Albert? No, it was a picture of Wilma from the 2005 season.

Why do you suppose they put a picture of Wilma on there instead of Albert? Probably because Albert isn't very impressive. He doesn't even look like a tropical storm in the satellite photos.

We live in the time of Chicken Little, where everything is a crisis, whether the actual facts bear that out or not. If there's a forest fire, it's global warming. If there's a blizzard... you guessed it... Global warming. If there is a major hurricane, even though we are in a natural active period for hurricanes... Global warming.

The emissions from my car cause global warming. The emissions from Al Gore's private jet do not.

I saw the same picture of Wilma on the news last night. (Wilma is history. Honest! I can remember 2005.) I also learned that there is a child predator on every block. Hey, do I exaggerate? Isn't showing a picture of Wilma when one is talking about a piss-ant tropical depression an exaggeration too?

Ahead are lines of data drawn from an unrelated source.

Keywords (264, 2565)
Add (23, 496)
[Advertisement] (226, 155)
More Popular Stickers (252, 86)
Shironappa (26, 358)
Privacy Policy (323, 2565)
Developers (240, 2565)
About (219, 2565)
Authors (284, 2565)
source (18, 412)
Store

This brings to mind a different time, early in the 20th century, when forecasters refused to call the 1900 storm that swept through Galveston a hurricane; how cavalier officials were about the icebergs prowling the North Atlantic when they declared the Titanic to be unsinkable.

What a difference there is between the time of denial and the time of never-ending crisis.

Thursday, June 08, 2006

The other day I visited a public school. I was surprised to see a number of the classrooms being used for karate instruction, despite the fact that it is religion to some people. I suppose the students get P.E. credit for taking it.

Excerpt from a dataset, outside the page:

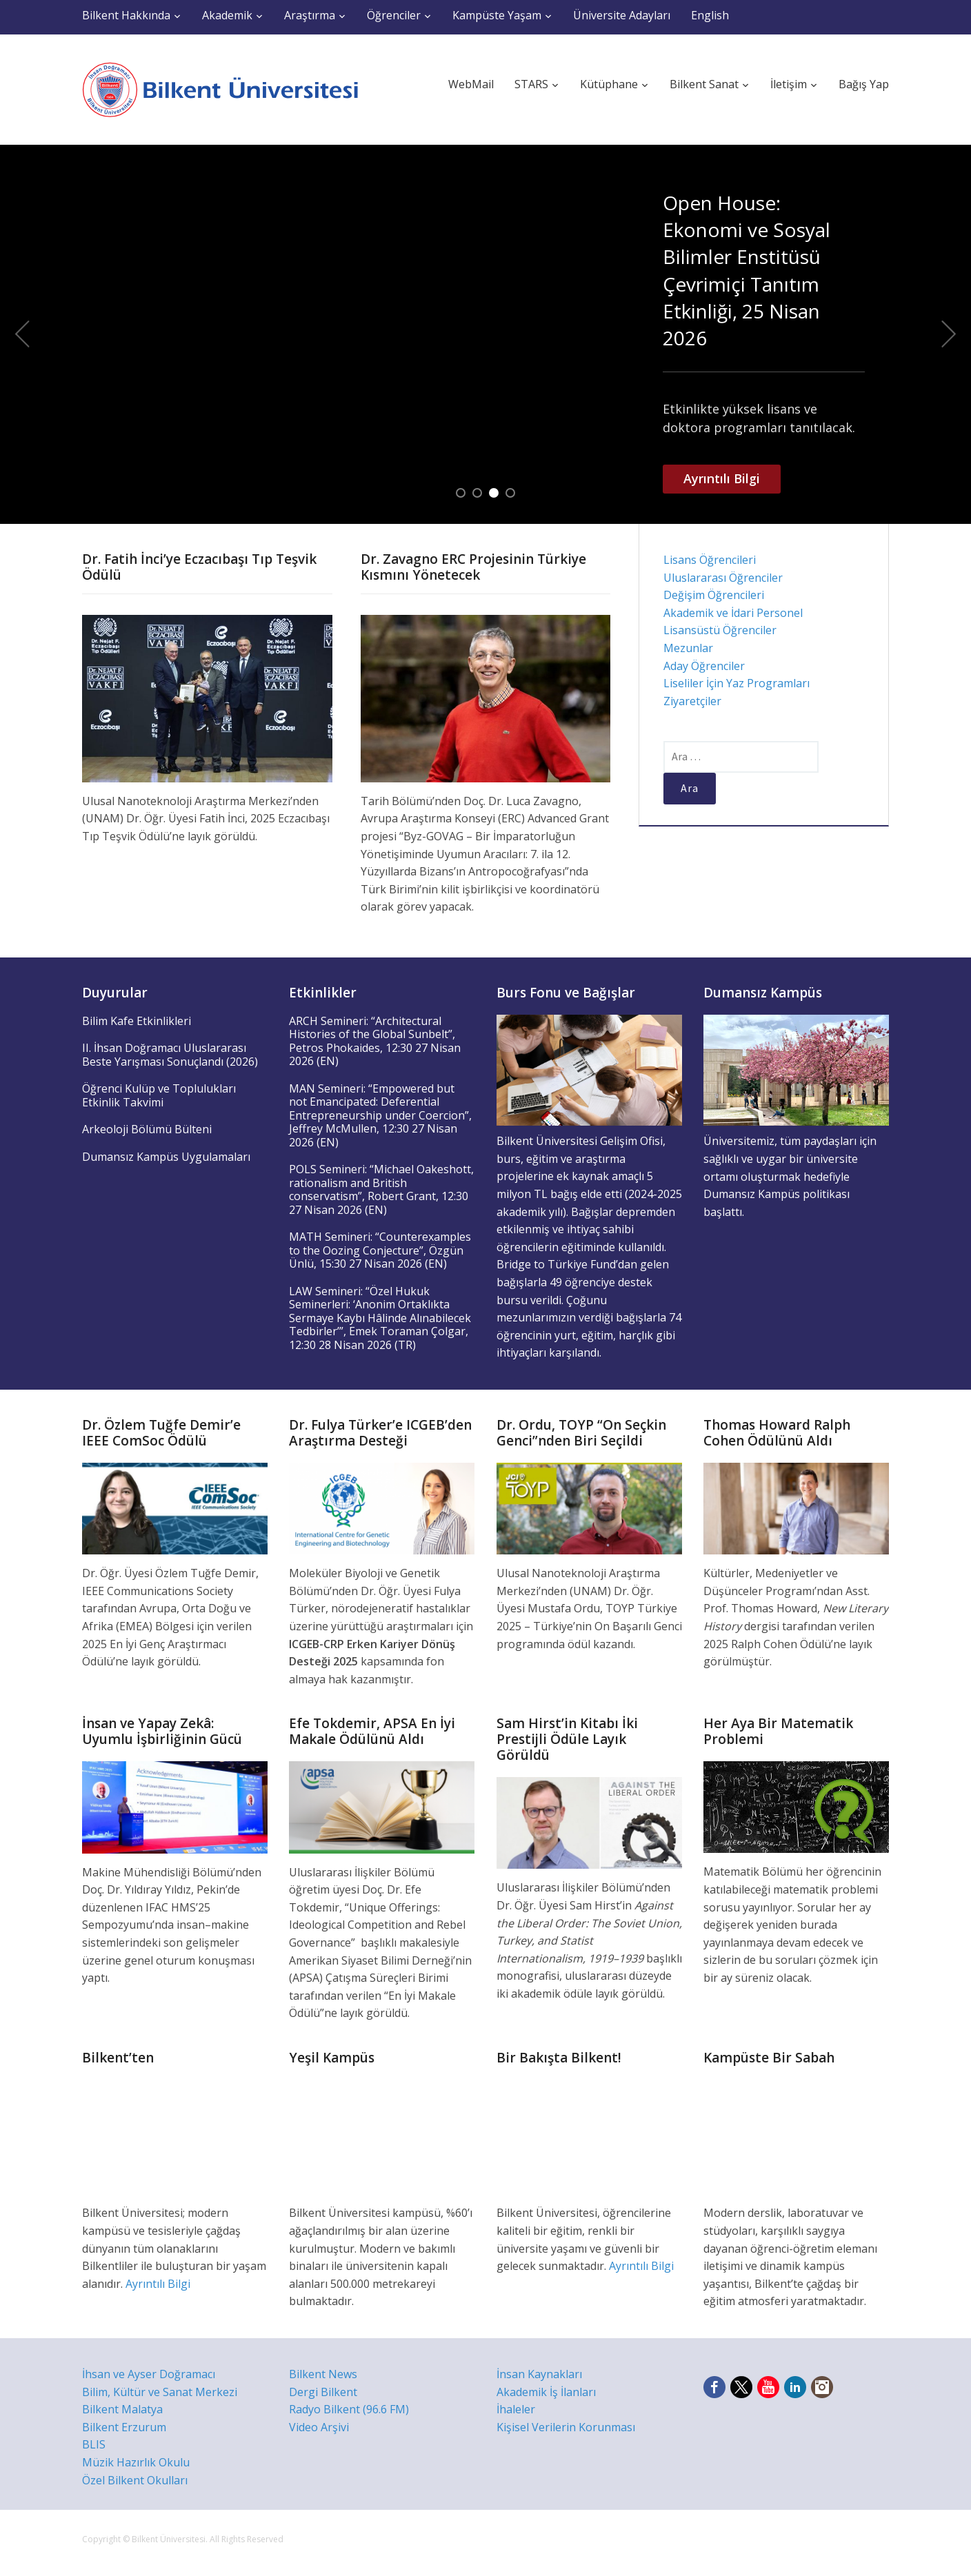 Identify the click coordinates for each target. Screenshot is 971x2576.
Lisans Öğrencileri (709, 559)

I know more than a few young people whose parents spent $$$ on karate. If I ask them why they learn karate, the answer is often "so I don't have to use it." Huh? The second most common answer is "to build self-esteem."

I have observed many teenagers in the current crop (the generation not officially named yet) who have way too much self-esteem to begin with. I'll call them the Spoiled Generation. What they really need is a good a$$ kicking by someone who took boxing. Then they will think twice before using their karate.

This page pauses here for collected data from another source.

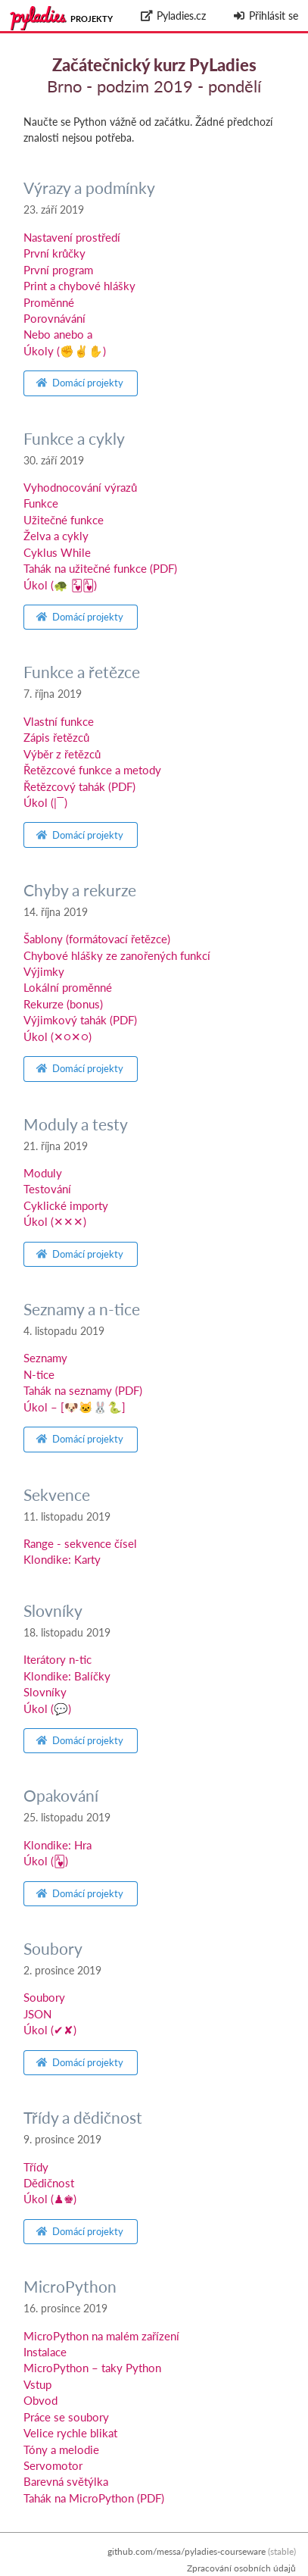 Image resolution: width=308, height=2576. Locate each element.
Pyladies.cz (173, 15)
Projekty (91, 18)
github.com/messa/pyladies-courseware (186, 2551)
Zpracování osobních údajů (241, 2568)
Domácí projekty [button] (79, 383) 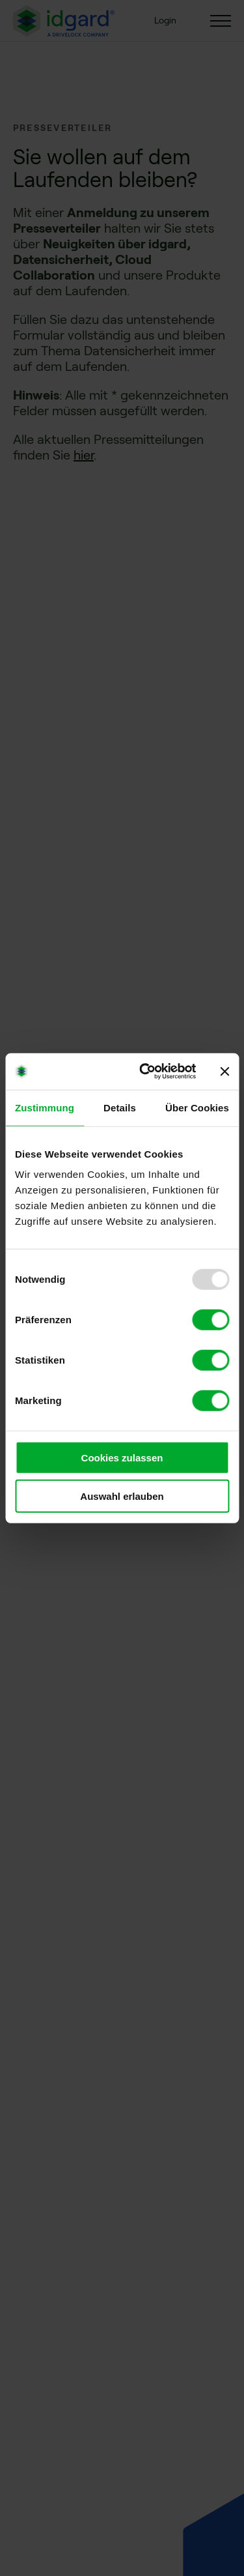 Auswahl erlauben (121, 1495)
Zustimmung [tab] (44, 1107)
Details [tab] (119, 1107)
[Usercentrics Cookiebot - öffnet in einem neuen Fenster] (145, 1071)
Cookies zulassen (122, 1457)
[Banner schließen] (224, 1071)
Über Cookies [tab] (197, 1107)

Remember that whatever your techique is for defending yourself and your loved ones, Force still equals Mass times Acceleration. Don't kid yourself into believing a P.C. sport offers more than an ego boost. Evil is aggresive, focused, strong. And doesn't have to play by your rules.

Walk into the valley of the shadow of death with Faith and the Word instead.

Tuesday, June 06, 2006


So here it's almost midnight on 6-6-06 and I'm still waiting for the world to end. Was that what it's supposed to do? Oh. Right. This is the day the Antichrist is born. Or is it the Beast? What is the difference between the Antichrist and the Beast?

If I were going to pick such a day based on numerology, I guess I'd go with June 6, 1966. The Antichrist, or the Beast, would be 40 years old- a Biblical number- today. Happy Birthday.

My sarcasm is intentional. I don't believe in numerology any more than I believe the so-called "Holy Grail" protected by the Da Vinci Code would threaten the faith of Christians... Because Christianity isn't about that. The best theory I have read is that Israel represents the "fig tree" in prophecy, and that the "fig tree" put forth its leaves in 1967 and further in 1973. The number 40 is prevalent in the Bible: 40 days it rained in Noah's flood, 40 years the Israelites wandered in the desert, etc. Following that logic, if you're a believer in numerology, ignore what Christ said about no one knowing the day or the hour of his coming and leave the porch light on in 2007 or 2013.

The important question is: How old will the Antichrist be when Jesus returns for the Rapture?